I'm in the process of refactoring AnyIO's ABCs in preparation for subprocess support and I am going to use the opportunity to make them more versatile. As a part of this effort, I would like to make my ABCs conform to whatever consensus we achieve here.

So here are my thoughts on the matter:

The difference between ByteStream and MessageStream[bytes] is that ByteStream does not guarantee any kind of framing for the bytestrings. In other words, it might arbitrarily join or split the bytestrings in transit, but it does guarantee that they are delivered in the same order. As noted in #959, buffering can be used to return an exact number of bytes from the stream even if the stream can only return bytes in arbitrary sized chunks.

As for reliability, can we assume the same guarantees from both?
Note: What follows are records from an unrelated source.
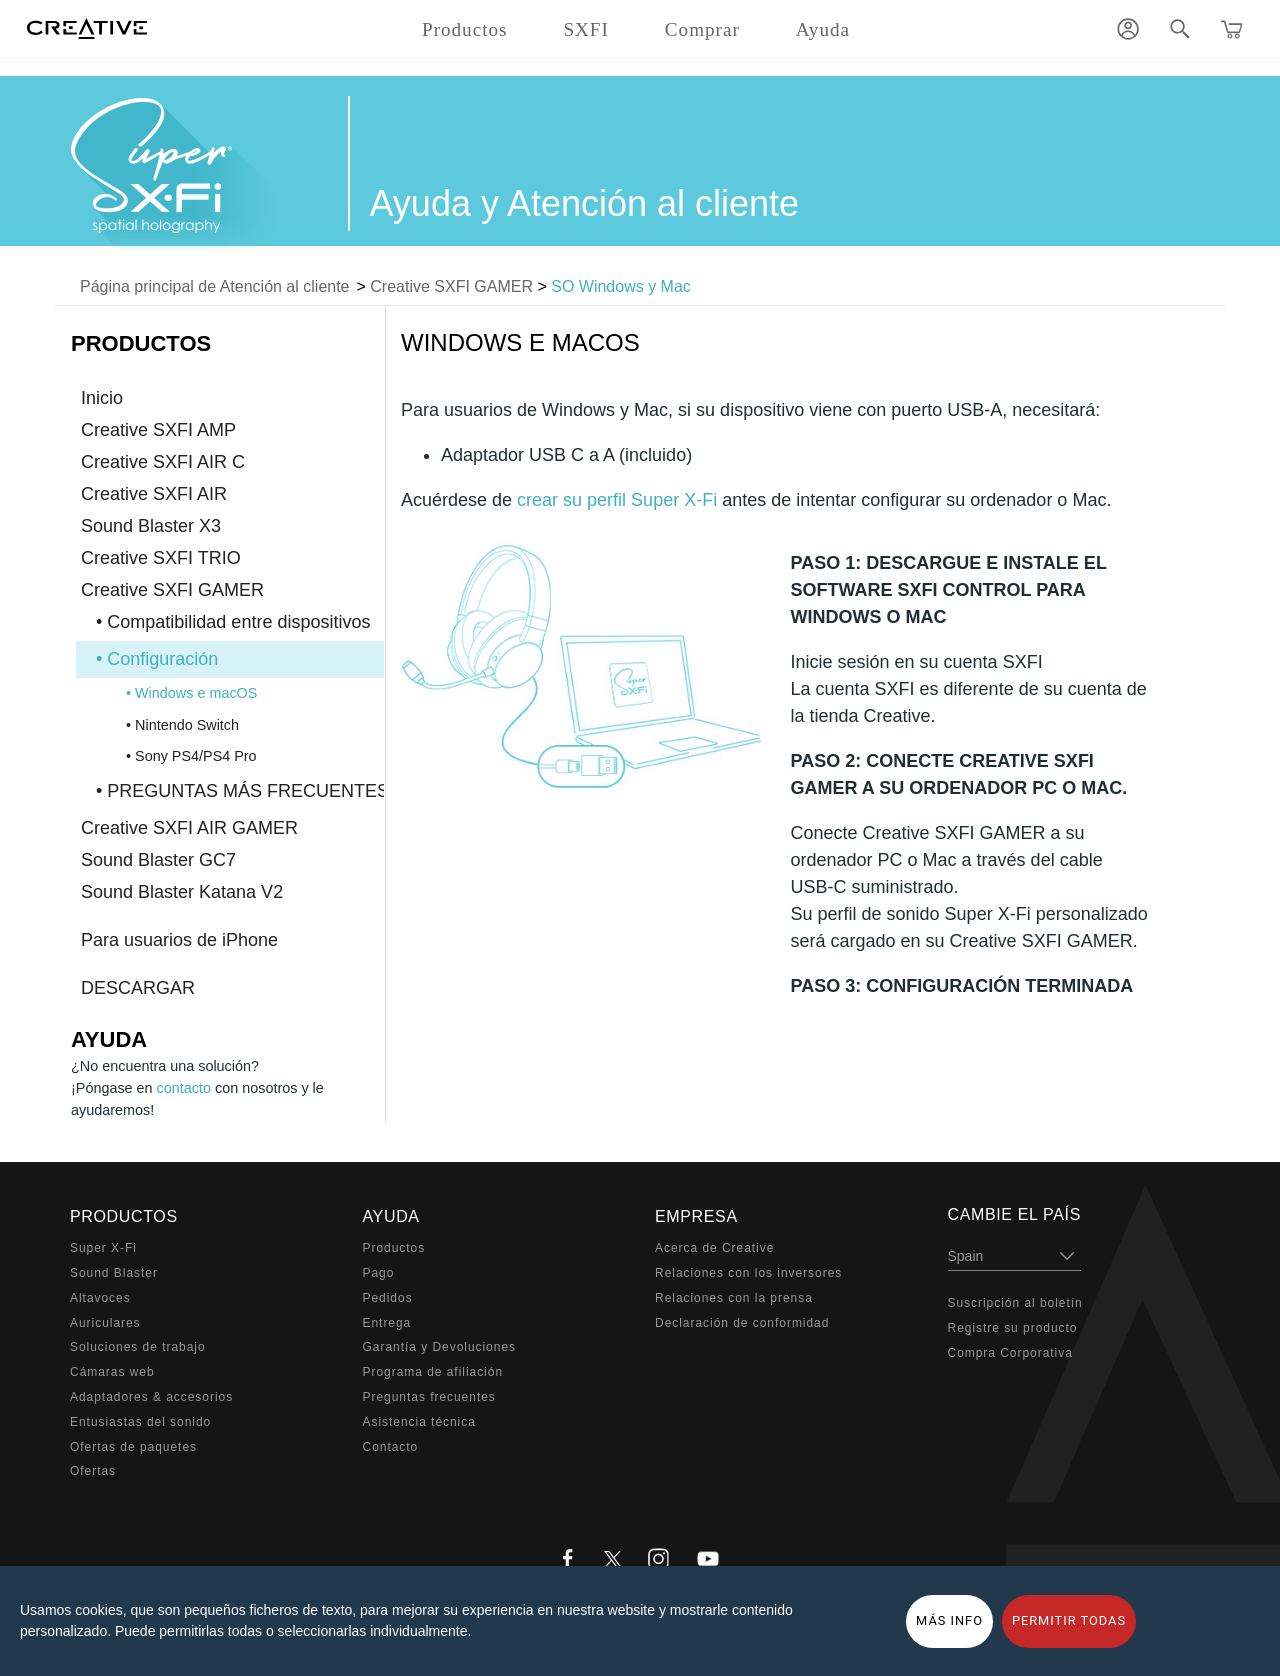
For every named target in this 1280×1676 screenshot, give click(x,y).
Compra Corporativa (1010, 1353)
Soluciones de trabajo (138, 1347)
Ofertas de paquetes (133, 1447)
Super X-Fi (103, 1248)
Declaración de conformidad (742, 1323)
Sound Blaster (114, 1273)
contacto (184, 1088)
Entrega (387, 1323)
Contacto (391, 1447)
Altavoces (100, 1298)
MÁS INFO (949, 1620)
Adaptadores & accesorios (151, 1397)
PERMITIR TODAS (1069, 1620)
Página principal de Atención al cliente (215, 286)
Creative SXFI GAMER (451, 286)
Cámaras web (112, 1372)
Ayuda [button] (823, 29)
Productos (394, 1248)
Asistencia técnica (419, 1422)
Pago (379, 1273)
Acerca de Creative (714, 1248)
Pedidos (388, 1298)
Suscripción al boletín (1015, 1303)
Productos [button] (464, 29)
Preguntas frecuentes (429, 1397)
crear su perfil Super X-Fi (617, 500)
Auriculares (105, 1323)
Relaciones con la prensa (734, 1298)
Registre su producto (1013, 1328)
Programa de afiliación (433, 1372)
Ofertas (93, 1471)
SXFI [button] (585, 29)
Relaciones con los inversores (748, 1273)
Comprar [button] (702, 29)
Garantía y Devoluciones (439, 1347)
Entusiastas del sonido (140, 1422)
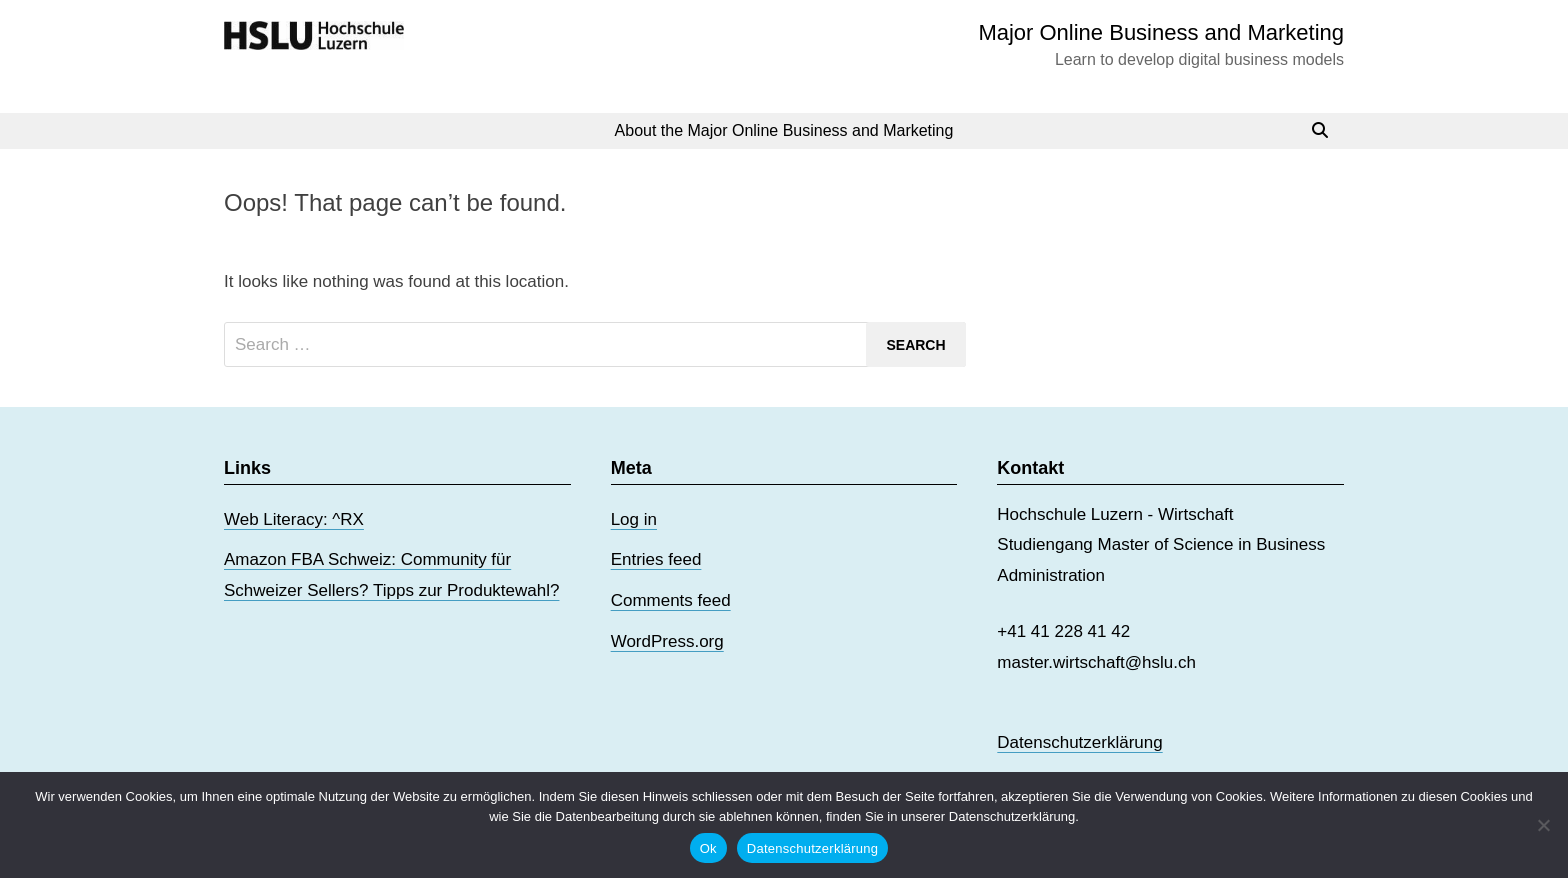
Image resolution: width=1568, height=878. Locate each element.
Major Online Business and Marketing (1161, 32)
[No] (1543, 825)
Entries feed (656, 559)
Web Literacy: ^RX (294, 519)
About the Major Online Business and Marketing (784, 130)
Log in (634, 519)
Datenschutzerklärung (1079, 742)
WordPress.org (667, 641)
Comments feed (671, 600)
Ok (708, 848)
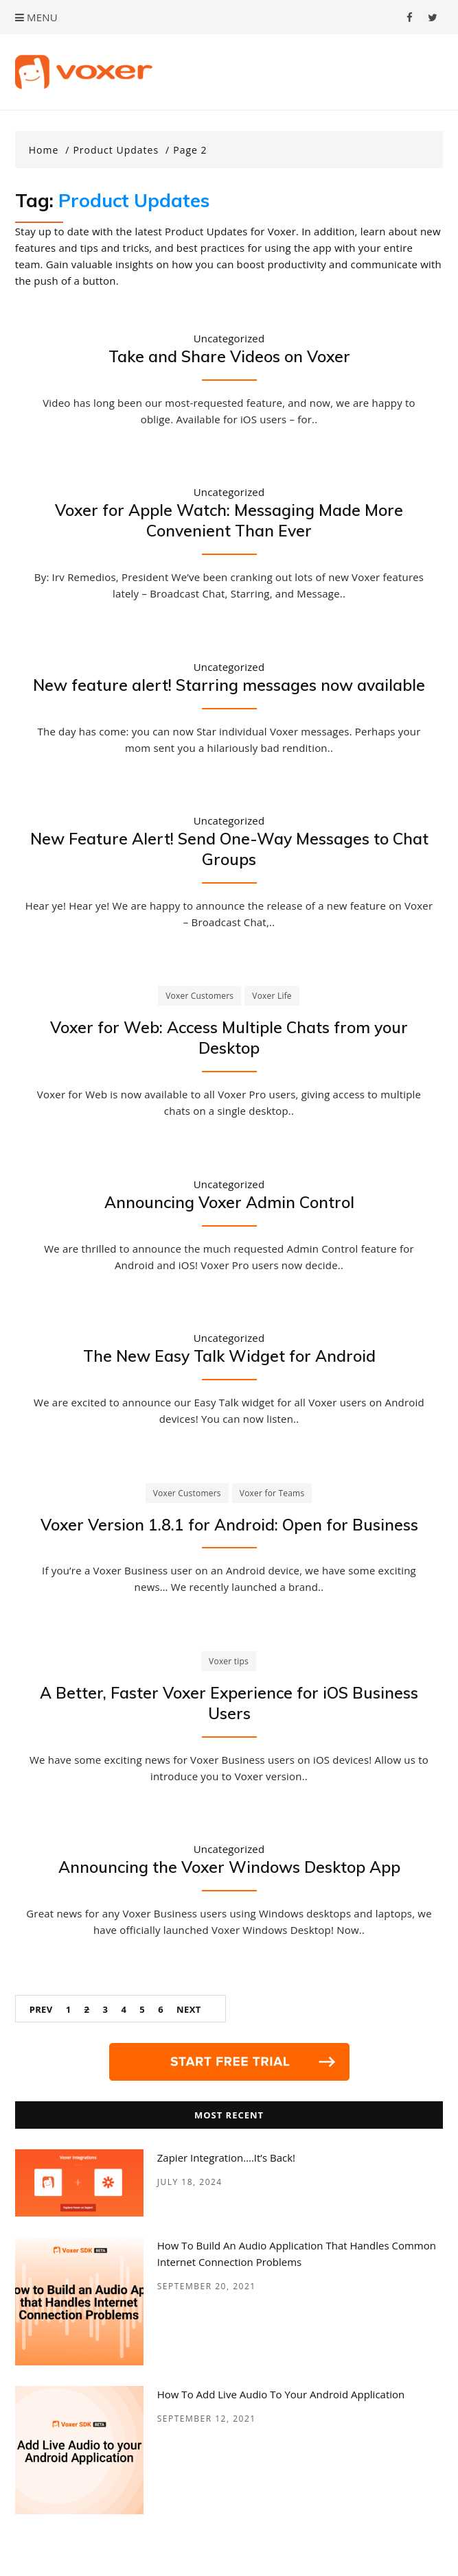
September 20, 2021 (206, 2286)
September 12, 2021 (206, 2418)
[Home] (49, 150)
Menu (36, 17)
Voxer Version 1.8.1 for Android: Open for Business (229, 1525)
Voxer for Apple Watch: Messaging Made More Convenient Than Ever (229, 520)
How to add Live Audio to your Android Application (281, 2394)
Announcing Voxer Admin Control (229, 1202)
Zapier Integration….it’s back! (226, 2157)
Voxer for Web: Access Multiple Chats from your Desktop (229, 1037)
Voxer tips (229, 1661)
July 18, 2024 (189, 2182)
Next (188, 2009)
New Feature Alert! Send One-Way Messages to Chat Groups (229, 849)
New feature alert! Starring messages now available (229, 685)
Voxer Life (271, 996)
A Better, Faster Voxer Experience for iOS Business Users (229, 1703)
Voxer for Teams (272, 1493)
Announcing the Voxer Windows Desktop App (229, 1867)
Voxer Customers (199, 996)
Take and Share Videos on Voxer (229, 356)
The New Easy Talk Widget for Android (229, 1356)
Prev (41, 2009)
Meaning, they either deliver the bytes, or raise EndOfChannel if the peer sends an EOF? What about situations where the recipient cannot handle the stream as quickly as the sender is sending data and applying back pressure is not an option? I have a use case for async notifications where this becomes an issue. Buffering can mitigate this but it won't solve the problem. Perhaps a subclass or superclass is needed to indicate whether back pressure can be applied or not?

As for UDP: Since UDP packets are indeed framed, could we make use of the hypothetical unreliable message stream superclass here?